**WHAT THIS TASK INVOLVES:** Restate word for word the section of the entries that opens at the line containing "11 Jun 2026" and closes at the line containing "meticulous scrutiny, and", both lines kept, pictures dropped.

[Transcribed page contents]
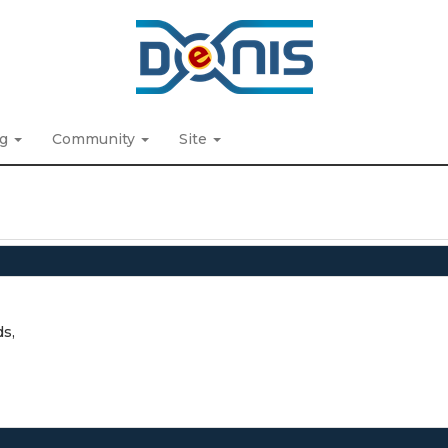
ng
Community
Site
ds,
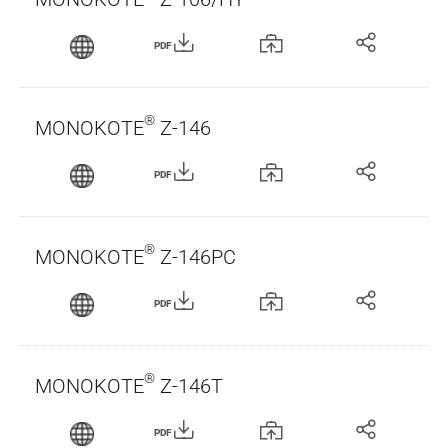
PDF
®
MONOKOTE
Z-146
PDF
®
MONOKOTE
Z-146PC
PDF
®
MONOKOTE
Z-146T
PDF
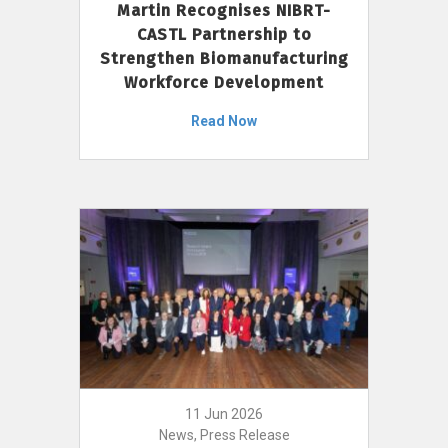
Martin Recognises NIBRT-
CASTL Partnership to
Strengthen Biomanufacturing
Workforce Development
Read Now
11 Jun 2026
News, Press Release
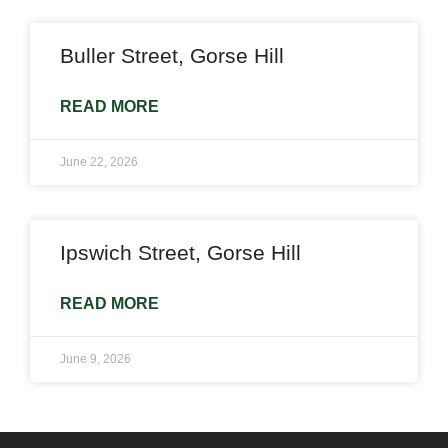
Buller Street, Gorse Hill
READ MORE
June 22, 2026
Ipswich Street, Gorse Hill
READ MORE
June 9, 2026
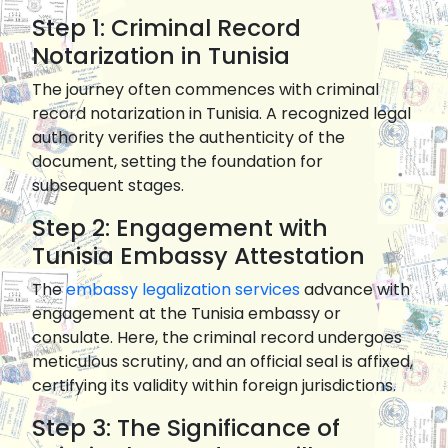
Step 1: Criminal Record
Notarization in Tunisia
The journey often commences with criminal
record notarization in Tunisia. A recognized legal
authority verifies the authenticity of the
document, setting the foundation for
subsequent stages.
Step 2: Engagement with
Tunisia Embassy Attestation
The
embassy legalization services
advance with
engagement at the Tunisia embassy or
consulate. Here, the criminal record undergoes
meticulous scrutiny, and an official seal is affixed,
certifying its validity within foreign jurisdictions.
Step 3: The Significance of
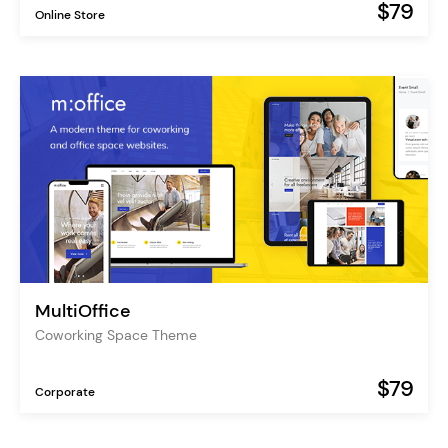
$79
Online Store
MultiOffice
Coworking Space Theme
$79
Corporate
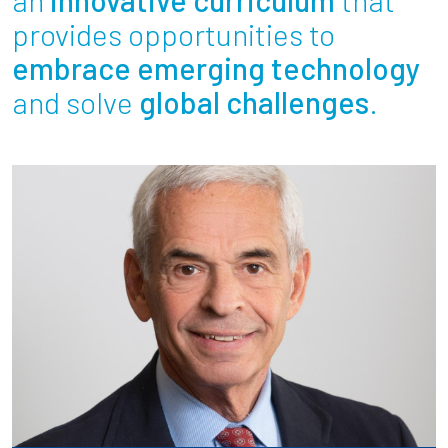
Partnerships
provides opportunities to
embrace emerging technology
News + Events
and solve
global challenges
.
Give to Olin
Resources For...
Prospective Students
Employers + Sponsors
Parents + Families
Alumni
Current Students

**OUTPUT:**
11 Jun 2026
News, Press Release
Buller Street, Gorse Hill
READ MORE
June 22, 2026
Ipswich Street, Gorse Hill
READ MORE
June 9, 2026
Step 1: Criminal Record
Notarization in Tunisia
The journey often commences with criminal
record notarization in Tunisia. A recognized legal
authority verifies the authenticity of the
document, setting the foundation for
subsequent stages.
Step 2: Engagement with
Tunisia Embassy Attestation
The
embassy legalization services
advance with
engagement at the Tunisia embassy or
consulate. Here, the criminal record undergoes
meticulous scrutiny, and an official seal is affixed,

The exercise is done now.